Vol. I: Issue 028                                                                                             July 3rd, 2026

Breaking news out of Whiskview today, and I will admit right up front, this one comes with a proud father’s smile attached.

Recent Whiskview High graduate and, yes, overall cool guy Deuce Gotcha has received a scholarship to the prestigious Twincrest School of Design in Oniontown. There, he will be honing his craft in the school’s state-of-the-art Digital+Practical Movie FXs major, where artistic skill meets the smoke, sparks, creatures, and screen magic of the movie world.

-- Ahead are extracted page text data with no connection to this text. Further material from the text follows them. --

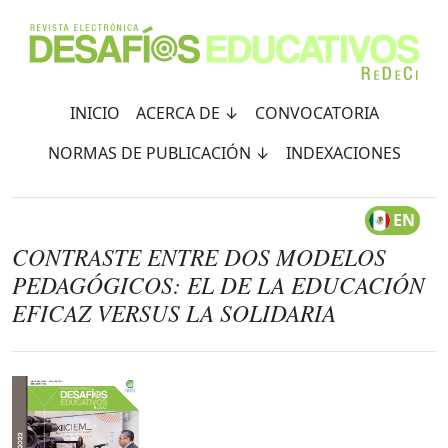
INICIO
ACERCA DE ↓
CONVOCATORIA
NORMAS DE PUBLICACIÓN ↓
INDEXACIONES
EN
CONTRASTE ENTRE DOS MODELOS
PEDAGÓGICOS: EL DE LA EDUCACIÓN
EFICAZ VERSUS LA SOLIDARIA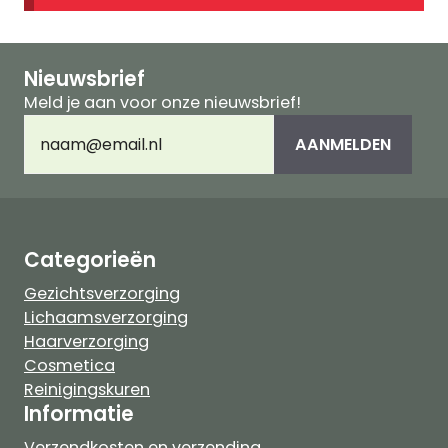
Nieuwsbrief
Meld je aan voor onze nieuwsbrief!
E-
AANMELDEN
mailadres
(Vereist)
Categorieën
Gezichtsverzorging
Lichaamsverzorging
Haarverzorging
Cosmetica
Reinigingskuren
Informatie
Verzendkosten en verzending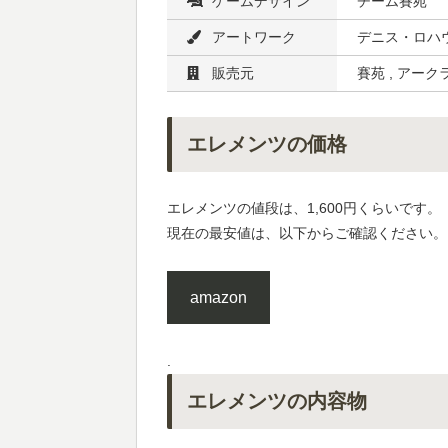
ゲームデザイン
チーム賽苑
アートワーク
デニス・ロハ
販売元
賽苑 , アー
エレメンツの価格
エレメンツの値段は、1,600円くらいです。
現在の最安値は、以下からご確認ください。
amazon
.
エレメンツの内容物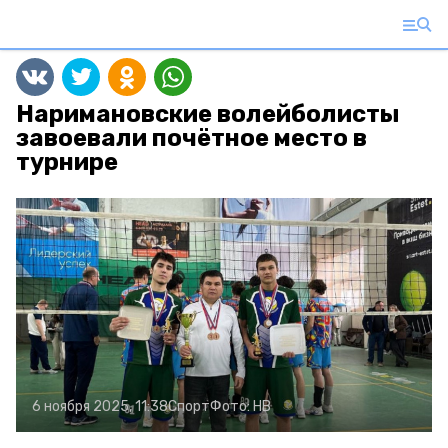
Наримановские волейболисты
завоевали почётное место в
турнире
6 ноября 2025, 11:38
Спорт
Фото:
НВ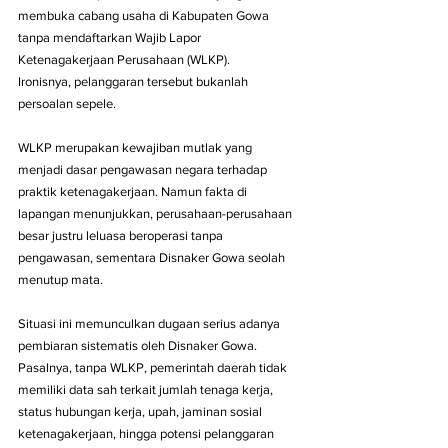
membuka cabang usaha di Kabupaten Gowa 
tanpa mendaftarkan Wajib Lapor 
Ketenagakerjaan Perusahaan (WLKP).
Ironisnya, pelanggaran tersebut bukanlah 
persoalan sepele. 
WLKP merupakan kewajiban mutlak yang 
menjadi dasar pengawasan negara terhadap 
praktik ketenagakerjaan. Namun fakta di 
lapangan menunjukkan, perusahaan-perusahaan 
besar justru leluasa beroperasi tanpa 
pengawasan, sementara Disnaker Gowa seolah 
menutup mata.
Situasi ini memunculkan dugaan serius adanya 
pembiaran sistematis oleh Disnaker Gowa. 
Pasalnya, tanpa WLKP, pemerintah daerah tidak 
memiliki data sah terkait jumlah tenaga kerja, 
status hubungan kerja, upah, jaminan sosial 
ketenagakerjaan, hingga potensi pelanggaran 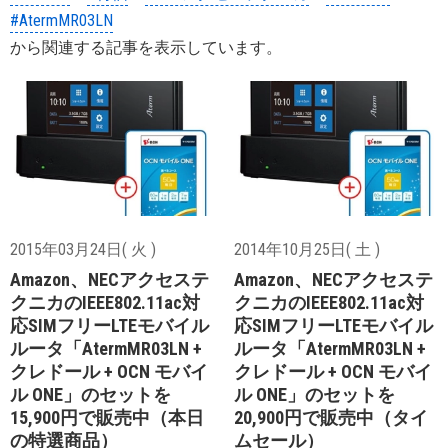
#AtermMR03LN
から関連する記事を表示しています。
2015年03月24日( 火 )
2014年10月25日( 土 )
Amazon、NECアクセステ
Amazon、NECアクセステ
クニカのIEEE802.11ac対
クニカのIEEE802.11ac対
応SIMフリーLTEモバイル
応SIMフリーLTEモバイル
ルータ「AtermMR03LN +
ルータ「AtermMR03LN +
クレドール + OCN モバイ
クレドール + OCN モバイ
ル ONE」のセットを
ル ONE」のセットを
15,900円で販売中（本日
20,900円で販売中（タイ
の特選商品）
ムセール）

Now, is this strictly breaking news by the usual newsroom standard? Perhaps not. But when your son earns a scholarship to chase the thing he loves, you take a moment, straighten your tie, and let the headline breathe. Congratulations, Deuce. Your old man is proud.

In other news, Tacodale is preparing for its annual Fireworks Extravaganza this Saturday night, and as usual, the show will light up the sky above the iconic TACODALE sign along the Fajitian Hills.

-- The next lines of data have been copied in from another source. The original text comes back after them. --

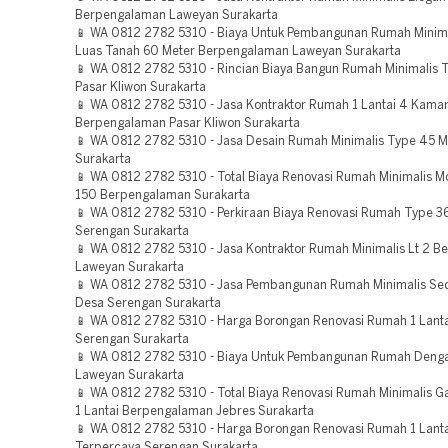
Berpengalaman Laweyan Surakarta
📱 WA 0812 2782 5310 - Biaya Untuk Pembangunan Rumah Minim
Luas Tanah 60 Meter Berpengalaman Laweyan Surakarta
📱 WA 0812 2782 5310 - Rincian Biaya Bangun Rumah Minimalis
Pasar Kliwon Surakarta
📱 WA 0812 2782 5310 - Jasa Kontraktor Rumah 1 Lantai 4 Kama
Berpengalaman Pasar Kliwon Surakarta
📱 WA 0812 2782 5310 - Jasa Desain Rumah Minimalis Type 45 
Surakarta
📱 WA 0812 2782 5310 - Total Biaya Renovasi Rumah Minimalis 
150 Berpengalaman Surakarta
📱 WA 0812 2782 5310 - Perkiraan Biaya Renovasi Rumah Type 3
Serengan Surakarta
📱 WA 0812 2782 5310 - Jasa Kontraktor Rumah Minimalis Lt 2 
Laweyan Surakarta
📱 WA 0812 2782 5310 - Jasa Pembangunan Rumah Minimalis Se
Desa Serengan Surakarta
📱 WA 0812 2782 5310 - Harga Borongan Renovasi Rumah 1 Lant
Serengan Surakarta
📱 WA 0812 2782 5310 - Biaya Untuk Pembangunan Rumah Deng
Laweyan Surakarta
📱 WA 0812 2782 5310 - Total Biaya Renovasi Rumah Minimalis Ga
1 Lantai Berpengalaman Jebres Surakarta
📱 WA 0812 2782 5310 - Harga Borongan Renovasi Rumah 1 Lant
Terpercaya Serengan Surakarta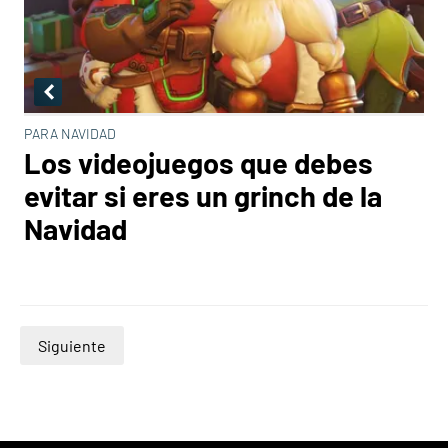
PARA NAVIDAD
Los videojuegos que debes
evitar si eres un grinch de la
Navidad
Siguiente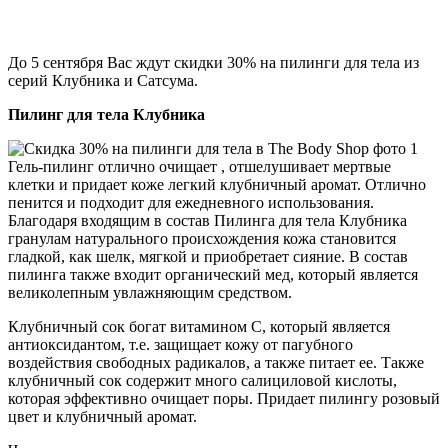
До 5 сентября Вас ждут скидки 30% на пилинги для тела из
серий Клубника и Сатсума.
Пилинг для тела Клубника
Гель-пилинг отлично очищает , отшелушивает мертвые
клетки и придает коже легкий клубничный аромат. Отлично
пенится и подходит для ежедневного использования.
Благодаря входящим в состав Пилинга для тела Клубника
гранулам натурального происхождения кожа становится
гладкой, как шелк, мягкой и приобретает сияние. В состав
пилинга также входит органический мед, который является
великолепным увлажняющим средством.
Клубничный сок богат витамином С, который является
антиоксидантом, т.е. защищает кожу от пагубного
воздействия свободных радикалов, а также питает ее. Также
клубничный сок содержит много салициловой кислоты,
которая эффективно очищает поры. Придает пилингу розовый
цвет и клубничный аромат.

The nighttime spectacle will be paired with the town’s Jubilee Fair at the Tacodale Speedway, giving visitors a full evening of food, rides, games, and front-row views of the fireworks display. It is one of Tacodale’s biggest summer traditions, and if past years are any sign, the crowds will be out in full force.

So here is the part you need to know. Arrive early. Parking is expected to fill quickly, and prime seating space near the Speedway will not last long once the evening crowd rolls in.

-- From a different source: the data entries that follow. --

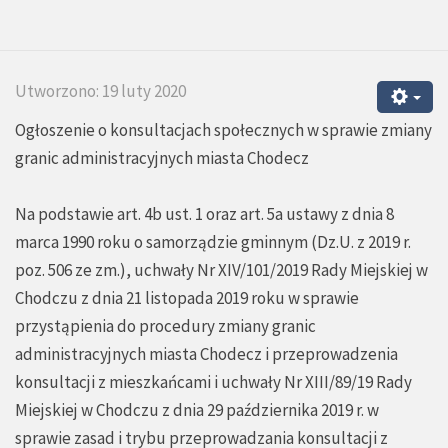
Utworzono: 19 luty 2020
Ogłoszenie o konsultacjach społecznych w sprawie zmiany
granic administracyjnych miasta Chodecz
Na podstawie art. 4b ust. 1 oraz art. 5a ustawy z dnia 8
marca 1990 roku o samorządzie gminnym (Dz.U. z 2019 r.
poz. 506 ze zm.), uchwały Nr XIV/101/2019 Rady Miejskiej w
Chodczu z dnia 21 listopada 2019 roku w sprawie
przystąpienia do procedury zmiany granic
administracyjnych miasta Chodecz i przeprowadzenia
konsultacji z mieszkańcami i uchwały Nr XIII/89/19 Rady
Miejskiej w Chodczu z dnia 29 października 2019 r. w
sprawie zasad i trybu przeprowadzania konsultacji z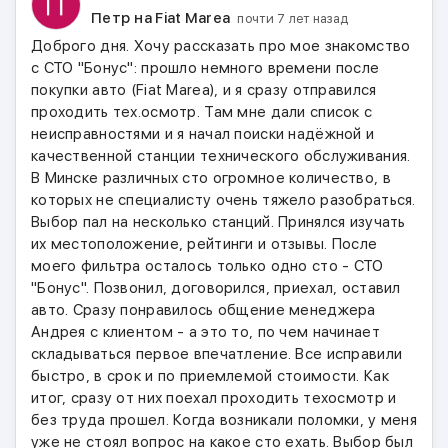
Петр
на Fiat Marea
почти 7 лет назад
Доброго дня. Хочу рассказать про мое знакомство
с СТО "Бонус": прошло немного времени после
покупки авто (Fiat Marea), и я сразу отправился
проходить тех.осмотр. Там мне дали список с
неисправностями и я начал поиски надёжной и
качественной станции технического обслуживания.
В Минске различных сто огромное количество, в
которых не специалисту очень тяжело разобраться.
Выбор пал на несколько станций. Принялся изучать
их местоположение, рейтинги и отзывы. После
моего фильтра осталось только одно сто - СТО
"Бонус". Позвонил, договорился, приехал, оставил
авто. Сразу понравилось общение менеджера
Андрея с клиентом - а это то, по чем начинает
складываться первое впечатление. Все исправили
быстро, в срок и по приемлемой стоимости. Как
итог, сразу от них поехал проходить техосмотр и
без труда прошел. Когда возникали поломки, у меня
уже не стоял вопрос на какое сто ехать. Выбор был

Whether you are celebrating a graduate’s next big step or looking up at the Tacodale sky this Saturday night, there is plenty worth cheering for this week. Stay sharp, plan ahead, and don’t worry because Duke’s Gotcha covered!

 


Hiya friends!

Well, here it is, my latest kitchen masterpiece, the one that went viral on HeadCase with over 6,000 Yikes! And believe it or not, that was supposed to be a chicken pot pie. I know, I know. #NailedIt. At this point, I am starting to think my smoke alarm deserves a co-host credit.

Now, with that little culinary tragedy out of the way, let’s take a peek at the week ahead in Philly Heights.

It is looking a bit cooler than you might expect for this time of year, with plenty of clouds, a light breeze, and a damp little stretch settling in toward the start of the week. Things do brighten up a touch later on, with a little more sun and some comfortable afternoons mixed in, but overall this one feels more gray and mellow than hot and summery.

So keep a light jacket nearby, don’t let those spotty showers sneak up on you, and enjoy a week that feels a little softer over in Philly Heights.

 

The Mumph here, and whoa, I would have never guessed that was a pie. Zepha, I say this with respect, but Hambone and I were talking, and maybe the next kitchen experiment should be dog treats. Dogs tend to be a little less judgmental when it comes to snacks.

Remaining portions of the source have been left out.